# What you will do
Write each line out exactly, from the one containing "秋花遍島灣，楓彩皇家山。" through the final line of the data, and keep pictures out of the copy.

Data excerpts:
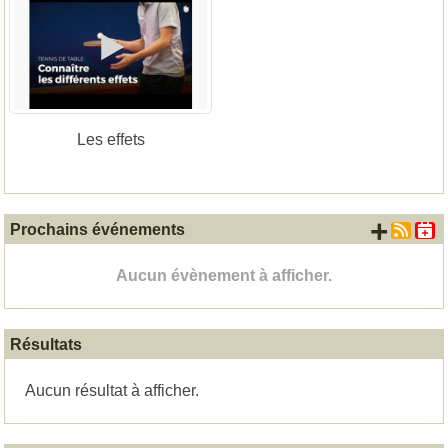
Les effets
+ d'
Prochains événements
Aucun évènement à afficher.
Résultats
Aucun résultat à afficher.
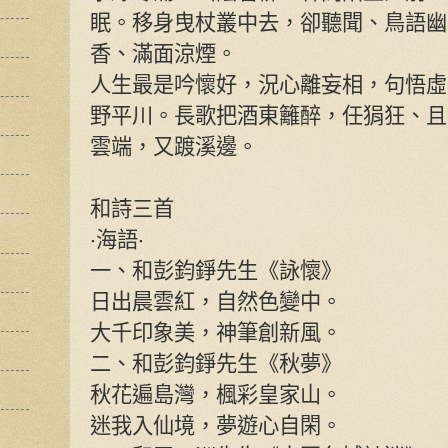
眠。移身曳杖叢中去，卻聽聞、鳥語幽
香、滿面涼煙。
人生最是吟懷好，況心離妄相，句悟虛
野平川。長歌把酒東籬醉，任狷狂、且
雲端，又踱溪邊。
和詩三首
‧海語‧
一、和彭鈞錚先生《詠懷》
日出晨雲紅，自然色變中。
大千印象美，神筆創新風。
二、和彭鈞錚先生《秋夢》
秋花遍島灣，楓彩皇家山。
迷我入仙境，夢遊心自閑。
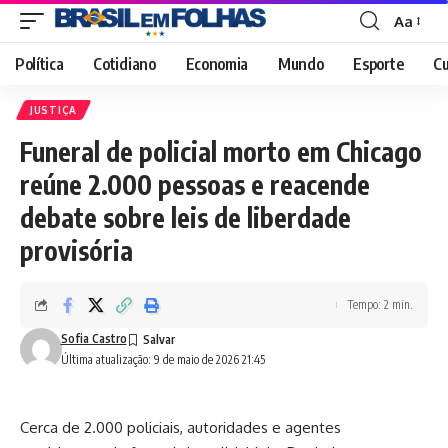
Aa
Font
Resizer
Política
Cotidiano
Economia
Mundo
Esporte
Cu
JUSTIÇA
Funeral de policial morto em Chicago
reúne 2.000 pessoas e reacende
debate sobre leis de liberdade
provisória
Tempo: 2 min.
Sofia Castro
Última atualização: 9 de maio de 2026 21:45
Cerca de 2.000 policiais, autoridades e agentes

# Answer for the task
秋花遍島灣，楓彩皇家山。
迷我入仙境，夢遊心自閑。
Aa
Font
Resizer
Política
Cotidiano
Economia
Mundo
Esporte
Cu
JUSTIÇA
Funeral de policial morto em Chicago
reúne 2.000 pessoas e reacende
debate sobre leis de liberdade
provisória
Tempo: 2 min.
Sofia Castro
Última atualização: 9 de maio de 2026 21:45
Cerca de 2.000 policiais, autoridades e agentes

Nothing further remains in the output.